What Are AI Agents in Chase Agents?

Chase Agents supports two distinct modes of AI-powered work: Automations and AI Agents. While Automations execute predefined multi-step workflows autonomously, AI Agents are conversational interfaces that let you interact with your connected services through natural language in real time.

What Is an AI Agent?

An AI Agent in Chase Agents is a persistent assistant configured with a system prompt and a set of MCP server connections. When you open a chat session with an agent, the underlying language model has access to all the tools exposed by those servers. You ask questions or give instructions in plain language, and the agent decides which tools to call, executes them, and returns results within the conversation.

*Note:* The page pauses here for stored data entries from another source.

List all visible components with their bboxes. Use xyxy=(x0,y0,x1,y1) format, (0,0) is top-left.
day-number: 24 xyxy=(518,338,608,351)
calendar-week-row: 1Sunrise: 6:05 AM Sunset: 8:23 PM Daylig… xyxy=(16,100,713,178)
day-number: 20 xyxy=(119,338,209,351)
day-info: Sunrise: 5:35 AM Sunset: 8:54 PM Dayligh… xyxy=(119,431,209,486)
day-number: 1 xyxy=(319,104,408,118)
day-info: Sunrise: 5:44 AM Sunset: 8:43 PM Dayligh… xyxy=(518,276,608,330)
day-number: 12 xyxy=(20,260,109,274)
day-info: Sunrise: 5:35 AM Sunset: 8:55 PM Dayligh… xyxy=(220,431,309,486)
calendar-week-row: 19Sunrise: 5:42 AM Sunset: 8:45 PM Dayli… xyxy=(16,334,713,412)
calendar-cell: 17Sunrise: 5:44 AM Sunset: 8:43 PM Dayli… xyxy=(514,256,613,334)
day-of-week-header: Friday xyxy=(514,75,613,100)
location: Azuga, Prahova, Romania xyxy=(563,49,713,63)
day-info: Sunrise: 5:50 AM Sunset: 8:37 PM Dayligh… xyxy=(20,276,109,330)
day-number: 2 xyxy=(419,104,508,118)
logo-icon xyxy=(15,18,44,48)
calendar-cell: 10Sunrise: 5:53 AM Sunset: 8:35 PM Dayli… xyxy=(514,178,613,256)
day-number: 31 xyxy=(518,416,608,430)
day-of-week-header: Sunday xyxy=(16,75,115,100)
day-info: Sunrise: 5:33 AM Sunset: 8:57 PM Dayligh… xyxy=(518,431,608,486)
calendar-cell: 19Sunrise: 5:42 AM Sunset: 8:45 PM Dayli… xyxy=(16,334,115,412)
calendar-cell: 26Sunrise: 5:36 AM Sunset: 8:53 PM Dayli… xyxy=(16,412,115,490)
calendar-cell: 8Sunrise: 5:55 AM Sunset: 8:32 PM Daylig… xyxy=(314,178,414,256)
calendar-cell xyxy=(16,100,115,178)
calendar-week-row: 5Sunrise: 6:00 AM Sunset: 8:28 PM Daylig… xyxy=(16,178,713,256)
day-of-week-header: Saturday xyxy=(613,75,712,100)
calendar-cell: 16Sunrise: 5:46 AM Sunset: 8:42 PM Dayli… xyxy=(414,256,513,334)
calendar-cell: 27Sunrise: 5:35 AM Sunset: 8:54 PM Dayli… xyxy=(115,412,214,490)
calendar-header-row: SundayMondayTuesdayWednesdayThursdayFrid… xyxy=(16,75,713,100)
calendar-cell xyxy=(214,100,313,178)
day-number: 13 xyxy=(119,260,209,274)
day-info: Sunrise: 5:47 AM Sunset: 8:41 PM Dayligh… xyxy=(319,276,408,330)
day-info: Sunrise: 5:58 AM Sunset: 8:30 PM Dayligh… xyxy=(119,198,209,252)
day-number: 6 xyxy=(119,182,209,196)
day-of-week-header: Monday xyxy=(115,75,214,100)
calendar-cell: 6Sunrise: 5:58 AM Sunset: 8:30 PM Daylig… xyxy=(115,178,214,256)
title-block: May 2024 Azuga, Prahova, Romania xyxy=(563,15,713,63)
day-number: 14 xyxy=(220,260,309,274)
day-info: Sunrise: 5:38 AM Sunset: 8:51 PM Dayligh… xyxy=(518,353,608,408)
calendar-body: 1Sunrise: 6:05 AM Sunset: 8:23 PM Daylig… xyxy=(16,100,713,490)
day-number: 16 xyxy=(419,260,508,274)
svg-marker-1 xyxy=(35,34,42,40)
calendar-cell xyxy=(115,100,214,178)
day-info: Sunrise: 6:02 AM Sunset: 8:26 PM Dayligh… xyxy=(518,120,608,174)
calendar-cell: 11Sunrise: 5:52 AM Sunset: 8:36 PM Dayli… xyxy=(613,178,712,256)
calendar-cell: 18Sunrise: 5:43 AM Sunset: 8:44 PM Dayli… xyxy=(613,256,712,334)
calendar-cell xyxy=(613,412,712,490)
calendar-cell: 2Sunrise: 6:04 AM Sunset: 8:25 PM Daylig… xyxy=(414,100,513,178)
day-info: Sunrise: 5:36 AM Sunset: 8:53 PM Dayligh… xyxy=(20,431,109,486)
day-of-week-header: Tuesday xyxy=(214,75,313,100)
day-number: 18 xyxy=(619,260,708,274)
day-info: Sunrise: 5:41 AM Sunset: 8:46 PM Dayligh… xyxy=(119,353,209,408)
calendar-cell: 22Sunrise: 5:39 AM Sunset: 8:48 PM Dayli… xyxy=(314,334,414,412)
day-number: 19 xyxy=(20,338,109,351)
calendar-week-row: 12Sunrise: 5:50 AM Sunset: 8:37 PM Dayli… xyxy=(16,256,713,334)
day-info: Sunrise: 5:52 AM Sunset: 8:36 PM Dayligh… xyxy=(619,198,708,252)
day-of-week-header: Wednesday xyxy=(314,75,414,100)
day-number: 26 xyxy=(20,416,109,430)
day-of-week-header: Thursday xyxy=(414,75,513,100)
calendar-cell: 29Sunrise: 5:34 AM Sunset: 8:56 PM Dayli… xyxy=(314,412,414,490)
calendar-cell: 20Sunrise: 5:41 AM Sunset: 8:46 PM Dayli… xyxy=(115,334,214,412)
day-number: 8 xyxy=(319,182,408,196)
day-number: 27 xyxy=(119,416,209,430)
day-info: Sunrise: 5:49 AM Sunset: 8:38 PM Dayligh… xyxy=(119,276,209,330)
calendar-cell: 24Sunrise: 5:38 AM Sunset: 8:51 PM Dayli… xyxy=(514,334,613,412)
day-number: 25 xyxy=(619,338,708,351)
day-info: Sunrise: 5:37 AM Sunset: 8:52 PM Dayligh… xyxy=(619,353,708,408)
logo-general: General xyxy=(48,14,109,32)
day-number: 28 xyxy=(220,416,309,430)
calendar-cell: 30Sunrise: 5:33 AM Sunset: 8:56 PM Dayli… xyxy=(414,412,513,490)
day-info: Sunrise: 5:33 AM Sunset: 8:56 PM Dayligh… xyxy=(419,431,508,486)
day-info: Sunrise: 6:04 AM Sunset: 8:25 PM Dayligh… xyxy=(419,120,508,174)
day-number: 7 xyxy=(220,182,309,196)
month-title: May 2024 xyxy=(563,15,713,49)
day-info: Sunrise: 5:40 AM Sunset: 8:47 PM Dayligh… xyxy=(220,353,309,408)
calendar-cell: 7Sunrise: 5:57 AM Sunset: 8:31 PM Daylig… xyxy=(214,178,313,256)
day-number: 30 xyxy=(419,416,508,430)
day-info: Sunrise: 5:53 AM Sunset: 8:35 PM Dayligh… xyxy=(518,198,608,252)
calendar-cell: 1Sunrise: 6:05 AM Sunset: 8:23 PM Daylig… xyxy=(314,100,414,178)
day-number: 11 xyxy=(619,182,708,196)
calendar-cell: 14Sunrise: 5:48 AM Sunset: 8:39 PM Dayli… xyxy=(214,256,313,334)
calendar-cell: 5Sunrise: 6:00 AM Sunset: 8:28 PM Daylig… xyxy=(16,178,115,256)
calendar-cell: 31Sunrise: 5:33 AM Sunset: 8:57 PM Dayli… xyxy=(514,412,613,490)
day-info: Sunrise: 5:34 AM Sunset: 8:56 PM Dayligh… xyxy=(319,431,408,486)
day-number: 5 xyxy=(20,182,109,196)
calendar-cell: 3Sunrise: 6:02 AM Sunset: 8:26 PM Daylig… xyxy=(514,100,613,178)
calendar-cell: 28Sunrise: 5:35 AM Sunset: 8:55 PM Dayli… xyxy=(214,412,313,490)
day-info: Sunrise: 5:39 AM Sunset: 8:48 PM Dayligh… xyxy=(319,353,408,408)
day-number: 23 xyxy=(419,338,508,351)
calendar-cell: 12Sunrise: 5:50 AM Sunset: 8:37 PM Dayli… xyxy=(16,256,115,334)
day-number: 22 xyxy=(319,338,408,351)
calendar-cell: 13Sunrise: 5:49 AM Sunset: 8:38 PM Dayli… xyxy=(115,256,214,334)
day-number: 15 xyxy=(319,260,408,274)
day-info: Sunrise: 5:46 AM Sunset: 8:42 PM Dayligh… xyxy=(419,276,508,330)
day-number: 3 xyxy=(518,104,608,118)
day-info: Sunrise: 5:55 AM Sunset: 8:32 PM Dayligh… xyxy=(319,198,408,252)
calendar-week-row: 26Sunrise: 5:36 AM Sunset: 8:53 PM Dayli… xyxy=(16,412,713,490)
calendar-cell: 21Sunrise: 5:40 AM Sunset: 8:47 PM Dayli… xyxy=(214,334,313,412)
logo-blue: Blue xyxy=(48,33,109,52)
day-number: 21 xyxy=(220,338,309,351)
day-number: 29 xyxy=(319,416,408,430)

Agents are stateful within a session: they remember context from earlier in the conversation and can chain multiple tool calls together to answer a single question. For example, you might ask an agent to pull last week's sales data from your database, compare it to the same period last year, and draft a summary email, all in one conversational exchange.

Agents vs. Automations

The key distinction is interactivity. Automations run on a schedule or trigger and execute without human input. Agents wait for you to ask something, respond, and continue the conversation. This makes agents ideal for exploratory or ad-hoc work where the next step depends on what you learn from the previous one.

Use an Automation when you know the exact steps and want them to run repeatedly without intervention. Use an Agent when you want to have a dialogue with your data and services, asking follow-up questions, drilling into details, or making decisions based on live information.

Agent Architecture

Every agent is defined by three things:

  • Title: the display name for the agent within your workspace.
  • System Prompt: instructions that shape the agent's behavior, persona, focus area, and response style.
  • Server Mappings: the set of MCP connections and their exposed tools that the agent is allowed to use.

When a user sends a message, the agent receives the conversation history, its system prompt, and the full list of available tools. It reasons about which tools to call, executes them against your live connections, incorporates the results, and generates a response. This loop repeats until the agent determines it has fully answered the user's request.

Agents and the Model Context Protocol

Chase Agents exposes its full tool engine to external AI clients through MCP. This means you can connect Claude Desktop, Cursor, or any other MCP-compatible AI assistant to your Chase Agents workspace and interact with your agents and automations directly from within those tools. The platform acts as both an agent runtime and an MCP server, making it composable with the broader AI ecosystem.

When Agents Shine

AI Agents are particularly well-suited for exploratory data analysis where you do not know the shape of the answer in advance, drafting and reviewing content that requires judgment, answering one-off questions about live data without writing any code, and workflows where the next step depends on what the previous step returned. For repetitive, scheduled, or fully autonomous work, Automations remain the better choice.